**Problem to work on:** Give back exactly the lines of the data below, starting with the line that has "Blogger-Kollegin vom beautyjagd-Blog, auf den" and going on through the line that has "Tea von Masque".

[Stored data entries]
--- --- ---

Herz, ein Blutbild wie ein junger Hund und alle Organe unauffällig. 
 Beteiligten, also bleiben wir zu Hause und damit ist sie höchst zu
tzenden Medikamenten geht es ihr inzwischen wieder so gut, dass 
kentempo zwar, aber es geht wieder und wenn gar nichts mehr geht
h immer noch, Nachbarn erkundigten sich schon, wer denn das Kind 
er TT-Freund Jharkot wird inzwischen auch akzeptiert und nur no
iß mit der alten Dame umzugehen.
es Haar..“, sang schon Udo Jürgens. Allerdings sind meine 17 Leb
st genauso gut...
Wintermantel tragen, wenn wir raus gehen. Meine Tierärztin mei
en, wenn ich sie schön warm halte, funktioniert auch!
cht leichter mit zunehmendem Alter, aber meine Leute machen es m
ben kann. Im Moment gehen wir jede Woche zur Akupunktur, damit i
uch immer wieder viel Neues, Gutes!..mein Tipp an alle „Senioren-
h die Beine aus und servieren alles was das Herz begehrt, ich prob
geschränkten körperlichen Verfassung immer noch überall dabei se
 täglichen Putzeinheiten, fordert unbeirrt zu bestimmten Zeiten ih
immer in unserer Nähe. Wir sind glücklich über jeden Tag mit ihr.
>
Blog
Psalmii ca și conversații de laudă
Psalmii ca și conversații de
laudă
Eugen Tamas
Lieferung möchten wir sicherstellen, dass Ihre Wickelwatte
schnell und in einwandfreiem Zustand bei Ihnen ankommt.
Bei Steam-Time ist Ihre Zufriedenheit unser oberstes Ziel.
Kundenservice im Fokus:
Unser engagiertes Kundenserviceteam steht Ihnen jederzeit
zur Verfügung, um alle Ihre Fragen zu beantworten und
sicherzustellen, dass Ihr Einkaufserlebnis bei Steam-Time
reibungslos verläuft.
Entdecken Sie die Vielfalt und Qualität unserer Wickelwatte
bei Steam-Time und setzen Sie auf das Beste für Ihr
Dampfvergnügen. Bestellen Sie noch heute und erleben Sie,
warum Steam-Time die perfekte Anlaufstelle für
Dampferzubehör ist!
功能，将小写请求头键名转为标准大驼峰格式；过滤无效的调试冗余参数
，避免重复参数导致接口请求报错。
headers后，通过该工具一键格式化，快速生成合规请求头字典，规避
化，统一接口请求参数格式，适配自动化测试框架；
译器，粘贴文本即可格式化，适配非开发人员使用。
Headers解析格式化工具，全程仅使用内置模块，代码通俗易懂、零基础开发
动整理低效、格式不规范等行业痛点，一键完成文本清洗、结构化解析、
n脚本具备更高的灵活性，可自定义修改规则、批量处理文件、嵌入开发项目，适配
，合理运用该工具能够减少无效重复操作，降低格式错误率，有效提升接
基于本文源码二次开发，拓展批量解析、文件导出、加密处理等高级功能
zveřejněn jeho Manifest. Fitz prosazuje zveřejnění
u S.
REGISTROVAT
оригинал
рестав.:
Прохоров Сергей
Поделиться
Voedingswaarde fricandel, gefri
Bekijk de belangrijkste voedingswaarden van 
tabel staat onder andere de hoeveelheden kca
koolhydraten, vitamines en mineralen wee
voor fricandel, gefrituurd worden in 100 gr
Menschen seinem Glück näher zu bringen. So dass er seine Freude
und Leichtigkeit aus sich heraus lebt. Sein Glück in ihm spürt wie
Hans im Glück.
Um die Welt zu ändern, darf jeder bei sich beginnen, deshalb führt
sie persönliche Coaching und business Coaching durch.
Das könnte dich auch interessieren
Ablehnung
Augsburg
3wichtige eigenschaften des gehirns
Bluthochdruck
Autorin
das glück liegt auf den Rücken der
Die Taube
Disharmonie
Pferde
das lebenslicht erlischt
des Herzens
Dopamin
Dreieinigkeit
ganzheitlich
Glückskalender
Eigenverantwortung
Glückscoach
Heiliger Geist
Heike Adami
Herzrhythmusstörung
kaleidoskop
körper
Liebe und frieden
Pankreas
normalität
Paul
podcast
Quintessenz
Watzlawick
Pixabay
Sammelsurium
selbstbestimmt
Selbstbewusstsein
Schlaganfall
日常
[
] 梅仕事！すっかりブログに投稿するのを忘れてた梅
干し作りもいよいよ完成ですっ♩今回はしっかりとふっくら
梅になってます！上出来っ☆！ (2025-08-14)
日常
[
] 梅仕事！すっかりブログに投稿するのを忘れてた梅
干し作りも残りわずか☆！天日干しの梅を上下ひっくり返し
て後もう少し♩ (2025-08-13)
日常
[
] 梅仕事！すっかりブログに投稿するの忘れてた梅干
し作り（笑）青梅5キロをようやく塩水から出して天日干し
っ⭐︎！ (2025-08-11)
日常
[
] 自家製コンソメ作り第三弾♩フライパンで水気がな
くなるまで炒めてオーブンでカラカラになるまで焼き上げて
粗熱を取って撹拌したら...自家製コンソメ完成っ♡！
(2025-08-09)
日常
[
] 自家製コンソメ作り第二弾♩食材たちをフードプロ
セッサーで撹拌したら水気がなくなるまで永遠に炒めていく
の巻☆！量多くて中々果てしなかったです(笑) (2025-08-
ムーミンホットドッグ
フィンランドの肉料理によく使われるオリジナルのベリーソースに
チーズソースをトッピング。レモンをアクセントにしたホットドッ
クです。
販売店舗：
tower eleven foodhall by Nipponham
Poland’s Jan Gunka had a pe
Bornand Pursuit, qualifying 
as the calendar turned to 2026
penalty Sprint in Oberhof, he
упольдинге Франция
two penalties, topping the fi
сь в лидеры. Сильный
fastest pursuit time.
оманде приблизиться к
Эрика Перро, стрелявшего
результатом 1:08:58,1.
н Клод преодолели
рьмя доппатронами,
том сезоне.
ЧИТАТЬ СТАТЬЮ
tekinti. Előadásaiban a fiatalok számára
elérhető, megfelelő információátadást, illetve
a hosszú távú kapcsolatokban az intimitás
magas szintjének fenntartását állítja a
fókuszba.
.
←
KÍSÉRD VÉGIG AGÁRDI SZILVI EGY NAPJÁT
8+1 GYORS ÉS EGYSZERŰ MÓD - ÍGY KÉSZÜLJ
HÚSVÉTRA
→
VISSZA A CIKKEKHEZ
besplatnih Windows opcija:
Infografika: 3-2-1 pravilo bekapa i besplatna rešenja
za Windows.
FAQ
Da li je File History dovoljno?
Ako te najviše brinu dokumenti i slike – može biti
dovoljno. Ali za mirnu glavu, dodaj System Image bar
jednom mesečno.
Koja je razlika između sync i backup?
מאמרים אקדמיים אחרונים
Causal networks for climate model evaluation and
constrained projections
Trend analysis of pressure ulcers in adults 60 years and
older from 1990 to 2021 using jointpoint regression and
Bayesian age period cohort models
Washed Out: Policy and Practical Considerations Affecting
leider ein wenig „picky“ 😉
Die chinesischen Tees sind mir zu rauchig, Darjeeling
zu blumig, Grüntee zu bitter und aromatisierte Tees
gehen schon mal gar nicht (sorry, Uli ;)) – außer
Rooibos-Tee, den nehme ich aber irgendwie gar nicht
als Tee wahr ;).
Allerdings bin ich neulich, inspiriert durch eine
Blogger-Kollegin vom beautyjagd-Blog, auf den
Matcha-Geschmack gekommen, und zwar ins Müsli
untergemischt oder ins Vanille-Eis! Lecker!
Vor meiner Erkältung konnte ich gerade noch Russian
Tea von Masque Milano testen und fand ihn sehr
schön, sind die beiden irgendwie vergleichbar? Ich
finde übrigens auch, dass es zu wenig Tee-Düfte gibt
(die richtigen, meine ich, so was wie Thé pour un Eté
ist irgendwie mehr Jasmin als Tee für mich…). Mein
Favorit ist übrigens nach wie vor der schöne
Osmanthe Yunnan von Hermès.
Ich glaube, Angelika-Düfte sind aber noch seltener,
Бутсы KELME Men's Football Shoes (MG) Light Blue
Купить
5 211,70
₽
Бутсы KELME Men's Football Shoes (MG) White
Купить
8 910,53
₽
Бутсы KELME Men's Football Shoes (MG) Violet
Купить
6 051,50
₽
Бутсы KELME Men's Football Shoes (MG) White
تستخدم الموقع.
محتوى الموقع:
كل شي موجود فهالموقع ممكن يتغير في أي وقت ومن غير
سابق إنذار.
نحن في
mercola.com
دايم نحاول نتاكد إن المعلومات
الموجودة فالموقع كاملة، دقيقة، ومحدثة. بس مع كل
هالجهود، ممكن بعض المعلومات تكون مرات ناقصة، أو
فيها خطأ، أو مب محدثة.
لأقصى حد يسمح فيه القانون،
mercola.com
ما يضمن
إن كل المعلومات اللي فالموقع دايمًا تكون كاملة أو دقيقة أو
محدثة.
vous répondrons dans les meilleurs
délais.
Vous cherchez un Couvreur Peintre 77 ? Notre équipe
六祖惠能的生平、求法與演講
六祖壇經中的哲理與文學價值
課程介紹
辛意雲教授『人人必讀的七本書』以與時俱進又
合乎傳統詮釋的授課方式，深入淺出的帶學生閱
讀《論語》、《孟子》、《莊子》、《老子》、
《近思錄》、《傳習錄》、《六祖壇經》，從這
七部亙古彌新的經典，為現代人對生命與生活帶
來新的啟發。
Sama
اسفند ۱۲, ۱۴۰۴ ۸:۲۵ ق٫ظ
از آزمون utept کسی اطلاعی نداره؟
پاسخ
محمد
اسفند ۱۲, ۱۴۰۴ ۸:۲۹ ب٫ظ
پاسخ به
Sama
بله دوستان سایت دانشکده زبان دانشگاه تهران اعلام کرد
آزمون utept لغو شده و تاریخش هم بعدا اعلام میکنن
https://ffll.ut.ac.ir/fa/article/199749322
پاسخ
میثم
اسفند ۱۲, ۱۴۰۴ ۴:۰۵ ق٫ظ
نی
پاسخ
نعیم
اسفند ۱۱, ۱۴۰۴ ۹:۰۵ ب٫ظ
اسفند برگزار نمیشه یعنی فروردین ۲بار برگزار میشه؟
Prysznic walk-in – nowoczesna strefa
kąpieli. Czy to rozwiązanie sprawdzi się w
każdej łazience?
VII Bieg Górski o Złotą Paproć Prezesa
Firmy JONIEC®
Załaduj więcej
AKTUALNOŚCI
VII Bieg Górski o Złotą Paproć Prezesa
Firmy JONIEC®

--- --- ---

**Answer to this exercise:**
Blogger-Kollegin vom beautyjagd-Blog, auf den
Matcha-Geschmack gekommen, und zwar ins Müsli
untergemischt oder ins Vanille-Eis! Lecker!
Vor meiner Erkältung konnte ich gerade noch Russian
Tea von Masque Milano testen und fand ihn sehr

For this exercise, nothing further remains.